GIVEN INFORMATION:
● ● ● ● ● ● ●
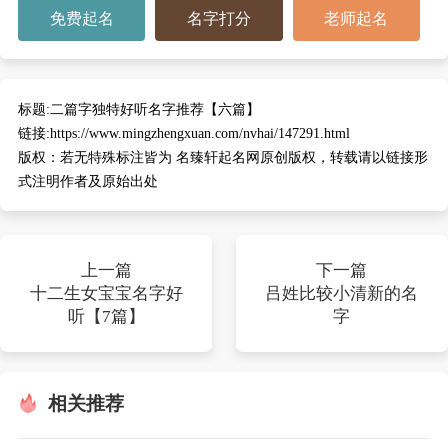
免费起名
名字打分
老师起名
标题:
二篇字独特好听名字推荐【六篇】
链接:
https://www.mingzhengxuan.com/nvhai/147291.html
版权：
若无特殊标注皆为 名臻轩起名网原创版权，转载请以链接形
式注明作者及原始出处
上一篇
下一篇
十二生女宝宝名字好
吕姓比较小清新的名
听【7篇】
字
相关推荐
● ● ● ● ● ● ●
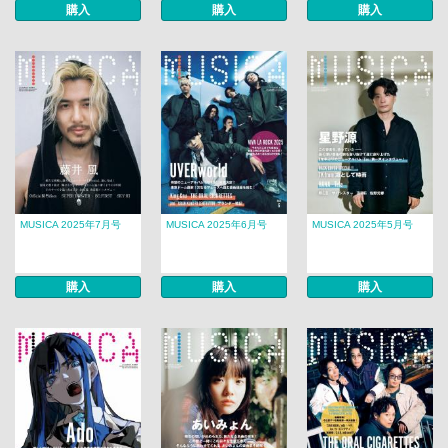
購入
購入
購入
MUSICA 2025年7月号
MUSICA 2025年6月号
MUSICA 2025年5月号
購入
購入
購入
● ● ● ● ● ● ●
Among the entries above, how many lines include the word "MUSICA"? Reply with the number only.

3